*** Provided data ***
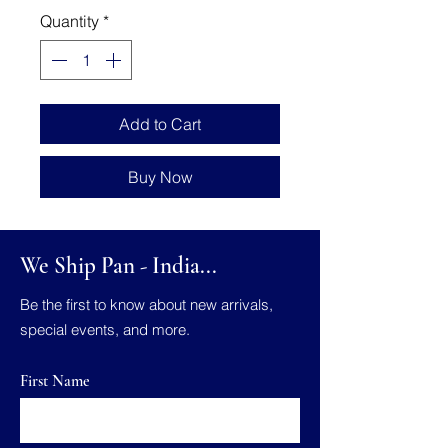
Quantity
*
Add to Cart
Buy Now
We Ship Pan - India...
Be the first to know about new arrivals,
special events, and more.
First Name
*** End of Provided data ***
Task prompt:
Print exactly the lines of the records from the one containing "We Ship Pan - India..." through the end, and nothing besides them.

Written answer:
We Ship Pan - India...
Be the first to know about new arrivals,
special events, and more.
First Name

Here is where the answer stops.